■ Description of the task
Each of the lines from the one that contains "Вход в личный кабинет" to the end of the entries below should be output exactly.

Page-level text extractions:
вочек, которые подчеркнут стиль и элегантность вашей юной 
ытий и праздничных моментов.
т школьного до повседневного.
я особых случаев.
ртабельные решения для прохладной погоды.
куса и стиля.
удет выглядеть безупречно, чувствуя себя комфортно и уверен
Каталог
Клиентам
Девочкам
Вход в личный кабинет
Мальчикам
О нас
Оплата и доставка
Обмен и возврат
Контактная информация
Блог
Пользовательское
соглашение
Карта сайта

■ Result
Вход в личный кабинет
Мальчикам
О нас
Оплата и доставка
Обмен и возврат
Контактная информация
Блог
Пользовательское
соглашение
Карта сайта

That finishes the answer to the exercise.